What is real: the SDK scaffolding, the typed results, and MCPServerStreamableHttp (the MCP server is genuine Python). What is a stand-in: the buyer-side x402 client as written here, the withX402Client wrapper (JavaScript only in reality), and agent_market_client. Here are runnable mocks so the harness pattern executes without real funds:

from decimal import Decimal

class MockX402Response:
def __init__(self, content, amount, tx):
self.content, self.amount_paid_usdc, self.tx_hash = content, amount, tx
class MockX402Client:
"""Illustrative. Real buyer-side package: x402-client (X402Client(account=...), .get() -> httpx.Response)."""
async def get(self, url: str, max_payment_usdc: Decimal = Decimal("0.10")):
return MockX402Response(content="<paid data>", amount=Decimal("0.02"), tx="0xmocktx")
x402_client = MockX402Client()
agent_wallet = object() # stands in for the wallet handle

def withX402Client(mcp_server, **kwargs):
"""Illustrative: JavaScript-only in reality. Returns the server unchanged for the Python demo."""
return mcp_server

What it adds to the harness. Almost nothing. x402 needs no extra infrastructure beyond the Concept 8 baseline. The agent's smart-contract wallet lives at an address on the chain it transacts on (Base in most cases), the wallet's signing key sits in the key vault, and the buyer-side library handles signing and the HTTP retry. (A smart-contract wallet is a crypto wallet whose spending caps are enforced by code on the blockchain itself, so they hold even if the agent's code goes haywire.)

Running it durably (Inngest). x402 calls are short (one to two seconds) and idempotent: the same request and signature always produce the same outcome. They fit cleanly into step.run blocks, and the memoization pays off here. If the run crashes after paying for 5 of 10 API calls, the 5 paid calls are memoized and the retry pays only for the remaining 5. Without it, the retry would pay for all 10 again.

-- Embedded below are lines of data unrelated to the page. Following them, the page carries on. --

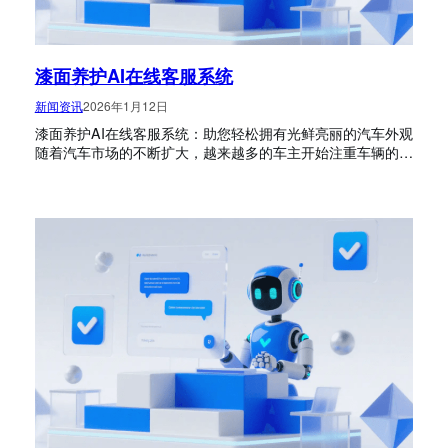
漆面养护AI在线客服系统
新闻资讯
2026年1月12日
漆面养护AI在线客服系统：助您轻松拥有光鲜亮丽的汽车外观
随着汽车市场的不断扩大，越来越多的车主开始注重车辆的…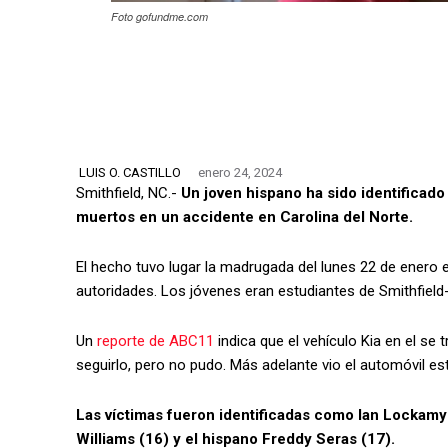
Foto gofundme.com
LUIS O. CASTILLO
enero 24, 2024
Smithfield, NC.-
Un joven hispano ha sido identificad
muertos en un accidente en Carolina del Norte.
El hecho tuvo lugar la madrugada del lunes 22 de enero e
autoridades. Los jóvenes eran estudiantes de Smithfiel
Un
reporte de ABC11
indica que el vehículo Kia en el se 
seguirlo, pero no pudo. Más adelante vio el automóvil est
Las víctimas fueron identificadas como lan Lockamy 
Williams (16) y el hispano Freddy Seras (17).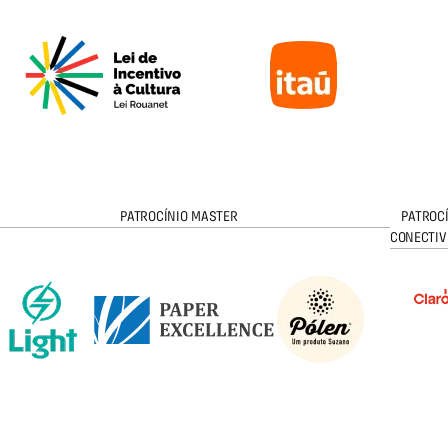
PATROCÍNIO MASTER
PATROC
CONECTIV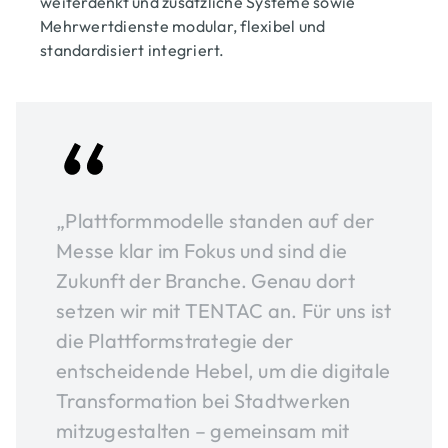
weiterdenkt und zusätzliche Systeme sowie
Mehrwertdienste modular, flexibel und
standardisiert integriert.
„Plattformmodelle standen auf der
Messe klar im Fokus und sind die
Zukunft der Branche. Genau dort
setzen wir mit TENTAC an. Für uns ist
die Plattformstrategie der
entscheidende Hebel, um die digitale
Transformation bei Stadtwerken
mitzugestalten – gemeinsam mit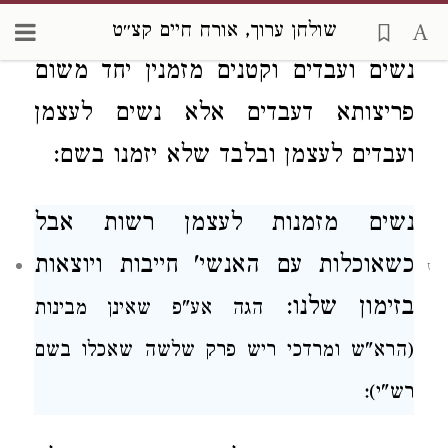
ו
אבל מזמנין
לעצמן ולא תהא חבורה של
שולחן ערוך, אורח חיים קצ״ט
נשים ועבדים וקטנים מזמנין יחד
משום
פריצותא דעבדים אלא נשים לעצמן
ועבדים לעצמן
ובלבד שלא יזמנו
בשם:
נשים מזמנות לעצמן
רשות אבל
כשאוכלות עם האנשי'
חייבות
ויוצאות
ז
בזימון שלנו:
הגה
אע"פ שאינן מבינות
(הרא"ש ומרדכי ריש פרק שלשה שאכלו בשם
רש"י):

The wallet cap is the safety that protects you

The trap is treating x402 like handing the agent a credit card. The safety that actually protects you is the wallet's on-chain spend limit, not the per-request max_payment_usdc. Skip the on-chain limit and use a hot wallet with no cap, and a single stuck agent loop can drain it. Configure on-chain spend limits per agent identity, per session, and per merchant, three independent layers, so a bug in one does not empty the wallet.

Bottom line of Concept 10: x402 is the production-ready HTTP-native settlement protocol for machine-to-machine micropayments. The 402 status code, a signed payment-authorization header, and the EIP-3009 signature flow settle in one to two seconds with no account creation. Cloudflare's helper wraps MCP servers with payment ability; direct calls work through the Python buyer-side library. Inngest's step.run memoization saves duplicate payments on retry. The wallet's on-chain spend limit is the safety that protects you, not the per-request cap. Verify header names against the spec version and facilitator you integrate with.

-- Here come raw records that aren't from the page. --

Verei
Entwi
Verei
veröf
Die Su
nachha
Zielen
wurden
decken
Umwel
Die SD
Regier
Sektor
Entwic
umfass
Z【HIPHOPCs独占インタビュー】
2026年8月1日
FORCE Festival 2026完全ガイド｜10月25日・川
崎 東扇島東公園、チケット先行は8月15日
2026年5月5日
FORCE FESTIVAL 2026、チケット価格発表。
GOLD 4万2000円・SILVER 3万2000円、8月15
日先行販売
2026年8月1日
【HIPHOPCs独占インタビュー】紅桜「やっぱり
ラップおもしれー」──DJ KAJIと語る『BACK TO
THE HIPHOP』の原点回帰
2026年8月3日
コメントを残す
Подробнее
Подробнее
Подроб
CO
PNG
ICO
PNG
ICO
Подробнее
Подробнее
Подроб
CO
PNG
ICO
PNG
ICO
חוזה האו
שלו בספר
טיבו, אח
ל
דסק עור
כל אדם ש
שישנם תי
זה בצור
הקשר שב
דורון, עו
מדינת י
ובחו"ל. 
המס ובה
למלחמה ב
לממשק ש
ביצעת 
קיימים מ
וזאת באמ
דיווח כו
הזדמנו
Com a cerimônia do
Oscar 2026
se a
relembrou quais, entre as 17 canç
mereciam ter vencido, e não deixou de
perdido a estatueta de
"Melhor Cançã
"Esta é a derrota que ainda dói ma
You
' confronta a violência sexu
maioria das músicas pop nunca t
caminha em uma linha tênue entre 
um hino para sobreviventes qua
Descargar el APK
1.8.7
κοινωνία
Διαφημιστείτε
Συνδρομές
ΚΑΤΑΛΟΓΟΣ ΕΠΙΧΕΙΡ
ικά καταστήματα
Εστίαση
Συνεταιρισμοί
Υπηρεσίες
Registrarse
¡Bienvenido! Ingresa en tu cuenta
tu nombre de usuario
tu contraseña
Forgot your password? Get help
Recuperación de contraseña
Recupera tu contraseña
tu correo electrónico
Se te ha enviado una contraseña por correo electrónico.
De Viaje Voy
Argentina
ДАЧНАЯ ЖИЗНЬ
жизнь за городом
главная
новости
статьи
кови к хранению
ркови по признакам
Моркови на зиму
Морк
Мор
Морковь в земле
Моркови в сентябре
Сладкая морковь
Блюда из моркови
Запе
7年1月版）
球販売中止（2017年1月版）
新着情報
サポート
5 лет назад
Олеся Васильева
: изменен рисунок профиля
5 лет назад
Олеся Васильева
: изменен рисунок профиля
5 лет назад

Concept 11: MPP (Machine Payments Protocol), the sessions-based settlement protocol

In one line: MPP lets the agent open a prepaid tab with a spending cap, then stream many small payments against it across several rails until it closes the tab.

What it is. MPP is built by Stripe and Tempo, with public launch announcements in March 2026. Tempo is a layer-1 blockchain incubated by Stripe and Paradigm for high-frequency machine payments. MPP launched with partners across Stripe, Visa, Lightspark (the Lightning Network), and other ecosystem players; the partner list grows, so verify against mpp.dev and Cloudflare's MPP docs for current participants. Apache 2.0. MPP is Stripe's settlement-layer answer to x402: overlapping use case, different philosophy.

Where it sits. MPP lives at Layer 4 (Settlement) and competes directly with x402 for machine-to-machine payments. The key difference: MPP is multi-rail and supports both per-charge and session-based authentication, while x402 is stablecoin-only and per-request.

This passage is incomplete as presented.